It’s kind of funny. . .when we started this blog back at the beginning of September, our attitude was that we were going to do this even if nobody ever read what we wrote. And then, after telling a few people who told a few more people, we found out that almost a dozen people were reading our blog—WOW, a dozen people! We were HOOKED! So, we kept on tasting and sampling and there were some days when four dozen people read our blog. Now, we aren’t braggin’ but this was getting pretty cool! The thought of a bunch of people who: A.) Liked or were interested in what we’ve been writing about to follow or B.) Stumbled upon the blog by sheer coincidence–and after a LOT of soul searching, we decided that ALL of our followers at that point were Type A readers! To those who started with us and have stayed with us—‘thank you’! To those that have joined us lately – welcome aboard.
So last night we blogged about the Peachy Canyon Petite Sirah–(sorry Peachy Canyon folks, Brian’s spelling is sometimes atrocious!) and today we had a nice comment from the folks at Peachy Canyon. Which was kind of cool. And, while we are glad that they liked out post, it reminded us about why we’re doing this blog–we want to write about wine. . .pure and simple. Wine is rapidly becoming a language of friendships–start talking about wine and you immediately find friends. Start talking about wine and regardless of age, there are people who want to share their stories, their tastings, their favorites, their passion for the same thing that motivated us to start this whole thing in the first place. We wanted to write about something that WE (as in Jean and Brian) are passionate about–WINE. We already know that we’ve written about some amazing wines and we also know that we’ve written about some pretty lousy wines. BUT, that’s a huge part of sampling wine–not everything is going to be a home run and not everything is going to be ‘rot gut’!
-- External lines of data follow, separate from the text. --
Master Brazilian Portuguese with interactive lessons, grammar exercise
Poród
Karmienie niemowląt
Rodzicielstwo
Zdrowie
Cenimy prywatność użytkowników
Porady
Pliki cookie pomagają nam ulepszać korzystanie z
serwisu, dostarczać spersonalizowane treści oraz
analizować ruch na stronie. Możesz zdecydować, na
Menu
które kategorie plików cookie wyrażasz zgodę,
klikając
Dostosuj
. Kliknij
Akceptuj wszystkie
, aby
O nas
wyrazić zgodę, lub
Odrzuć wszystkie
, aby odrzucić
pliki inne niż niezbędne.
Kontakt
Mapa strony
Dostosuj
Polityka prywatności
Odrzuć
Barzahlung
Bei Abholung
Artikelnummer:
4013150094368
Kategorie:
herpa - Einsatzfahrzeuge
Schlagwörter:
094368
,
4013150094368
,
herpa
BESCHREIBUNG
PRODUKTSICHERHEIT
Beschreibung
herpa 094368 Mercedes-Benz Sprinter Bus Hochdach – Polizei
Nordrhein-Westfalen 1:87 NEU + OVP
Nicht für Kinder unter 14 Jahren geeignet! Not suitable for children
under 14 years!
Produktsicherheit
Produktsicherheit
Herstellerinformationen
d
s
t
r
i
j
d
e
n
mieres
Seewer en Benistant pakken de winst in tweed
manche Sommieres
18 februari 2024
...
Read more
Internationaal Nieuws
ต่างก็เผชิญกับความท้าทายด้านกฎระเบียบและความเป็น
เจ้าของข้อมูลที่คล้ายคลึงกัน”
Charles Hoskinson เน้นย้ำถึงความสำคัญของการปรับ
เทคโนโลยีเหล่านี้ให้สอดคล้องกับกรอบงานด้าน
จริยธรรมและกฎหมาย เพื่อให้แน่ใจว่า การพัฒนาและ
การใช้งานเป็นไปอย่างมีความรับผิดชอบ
The good news for tonight is that we’ve gone back to Argentina–home of some amazing Malbecs–in the Mendoza region, which is home to some of the BEST Malbecs. We are tasting a 2011 Old Vine Malbec called Llama. This is a young wine but coming from vines producing fruit for almost 100 years is an indication that there might be something special going on in the bottle, AND there is. While the wine is young-you notice it immediately on the nose upon opening-give this wine some time to open up. Give it some air either with a Vinturi or by decanting it for 30-45 minutes. You’ll immediately be impressed by the rich dark color, the earthy nose combined with a leather and cedar aroma that for us was quite intoxicating. The taste was fruit – including plums, blackberries and a lot of spice that gives it much more life and body than you’d expect for such a young wine. Some of the Malbecs coming out of the Mendoza region of Argentina are nothing short of amazing, but like many wines, you’ll need to sample, taste and decide for yourself if it fits your flavor profile.
We liked this little wine. A sweet little find at World Market, this wine retails for just under $14 a bottle but if you’re a part of their wine club, you can enjoy this for as little as $12 a bottle–which if you’re looking for some nice wine for the holidays–this could fill your cart without breaking the bank! No, it’s not Peachy Canyon’s Petite Sirah–but, given a choice between Llama and some of the others we’ve written about in the past week, we’ll gladly stock our shelves with this one. Besides, Malbecs are becoming one of the hottest varietals in the states, so you may as well jump in at the beginning–it’s going to be a great ride.
As we wrap up a week, we pause to say thanks to all who stop to read what we write. It’s truly our love of wine that motivates us to try the 365 different wines in 365 days and, let’s face it, challenges are tough to step down from. . .so give this wine a try and we’ll keep on bringing you options. Thanks again to our friends at Peachy Canyon for their comments today.
With the start of the weekend on the horizon, please remember to enjoy your favorite wine responsibly and recycle whenever possible.